If Frye’s performance is the pinnacle of mania, Kinski’s is the exact opposite: an almost catatonic Renfield that — in a wild departure from the novel (and any other film) — only shows true signs of life as he attacks Mina, strangling her for his master (as depicted in the Italian poster for the film where he seems more sinister than Dracula himself!).

In the end, Kinski is underused (as is Renfield), and the actor’s great talent, wasted. But scenes of Kinski in an all-white padded cell, with food smeared all over the walls, does make the viewer uncomfortable, as if the mental illness on screen is a little too real. This Renfield seems lost, and not only a pawn for Dracula, but truly a tortured soul trapped behind bars.


In Francis Ford Coppolla’s BRAM STOKER’S DRACULA (1992), musician/actor Tom Waits embodies what is probably the most faithful interpretation of Renfield in all of cinema (despite being outrageously dressed in Eiko Ishioka’s Oscar-winning costumes [including a contraption on the actor’s hands that presumably kept Renfield from chewing his own fingers, plus an impossibly long-armed straight jacket that allows Waits to gesticulate with what may as well be wings of black and white stripes]).

Waits as Renfield playing opposite Richard E. Grant’s Dr. Jack Seward. Note the contraptions restricting his hands.

Calling it “witty and self-mocking and in places almost hokey,” a critic from The Washington Post gave the film an overall glowing review, and referred to Waits’ performance in a way that could well sum up Renfield’s behavior: “grungy, insect acting.”

Indeed, Waits looks grimy, speaks gravelly, and leaves the audience feeling dirty as he and the other lunatics of the asylum sundown into horrible shrieks and fits of hysteria. Waits is particularly off-putting, and therein the nature of Renfield truly comes to the fore. For Renfield as a character is supposed to make us uncomfortable. He is the all-too-human manifestation of the vampire infestation that juxtaposes one poor man’s degradation with the unholy (and attractive) ascension that is the increasing power and influence of Dracula.

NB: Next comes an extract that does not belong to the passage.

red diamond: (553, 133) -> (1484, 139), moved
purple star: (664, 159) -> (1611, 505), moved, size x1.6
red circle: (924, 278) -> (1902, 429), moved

That Waits also delivers lines directly from the novel — including the crystalization of the character as Renfield insists he is not a lunatic, but “a sane man fighting for his soul” — adds a depth to the character that few other actors who have played Renfield are ever given the opportunity to explore.

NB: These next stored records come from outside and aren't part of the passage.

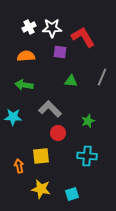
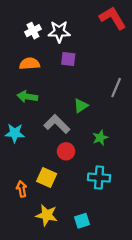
red L-shape: (83, 37) -> (113, 18), moved
green triangle: (71, 81) -> (81, 106), moved, turned -40
yellow square: (41, 156) -> (47, 178), turned 30

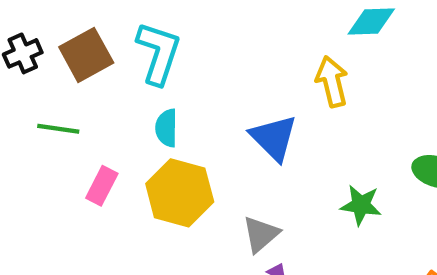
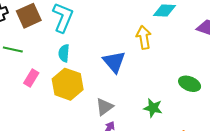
green star: (361, 205) -> (153, 108), moved

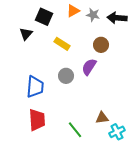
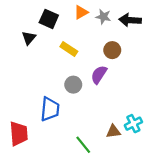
blue trapezoid: (35, 87) -> (50, 109), moved
red trapezoid: (37, 120) -> (19, 134), moved
cyan cross: (117, 132) -> (133, 124), moved

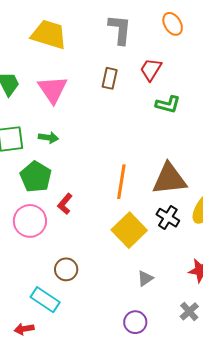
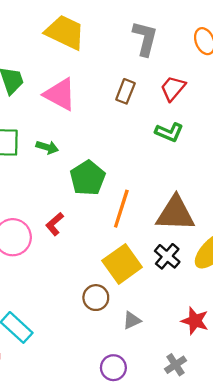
pink triangle: (53, 89) -> (60, 94), turned -36
green L-shape: (168, 104) -> (169, 132), moved
green pentagon: (36, 177) -> (88, 178), moved
brown circle: (66, 269) -> (96, 298), moved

Perhaps Nicholas Hoult will get that opportunity.  To figure out who Renfield really is, and who he could be. Sure, it’s going to be played for laughs in RENFIELD. That doesn’t mean Hoult can’t grow the character beyond the pages of the novel — or any previous film — and further explore just how much this lunatic servant of Dracula can also look to restore not only his sanity, but also his humanity.

RENFIELD comes to theaters in the USA on Friday, April 14.

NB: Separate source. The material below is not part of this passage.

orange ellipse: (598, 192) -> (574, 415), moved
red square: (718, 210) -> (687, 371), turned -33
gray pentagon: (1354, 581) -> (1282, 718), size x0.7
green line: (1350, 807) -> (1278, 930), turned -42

*See the excellent “All in The Family: A Retrospective Diagnosis of R.M. Renfield in Bram Stoker’s Dracula” by Elizabeth Winter in The Journal of Dracula Studies for more on the character, mental illness (specifically, dementia praecox, a diagnosis coined in the late nineteenth century), and how familiar Bram Stoker was with issues of mental illness. Curiously, it is from Renfield that we get the modern diagnosis of Renfield’s Syndrome, or clinical vampirism.

 ** Coppola’s take on Renfield in fact makes it very clear that Renfield is the agent who preceded Harker in working with Dracula. If Stoker intended that connection be made, it is unclear. Were Renfield not the first solicitor, then his madness becomes all the more interesting.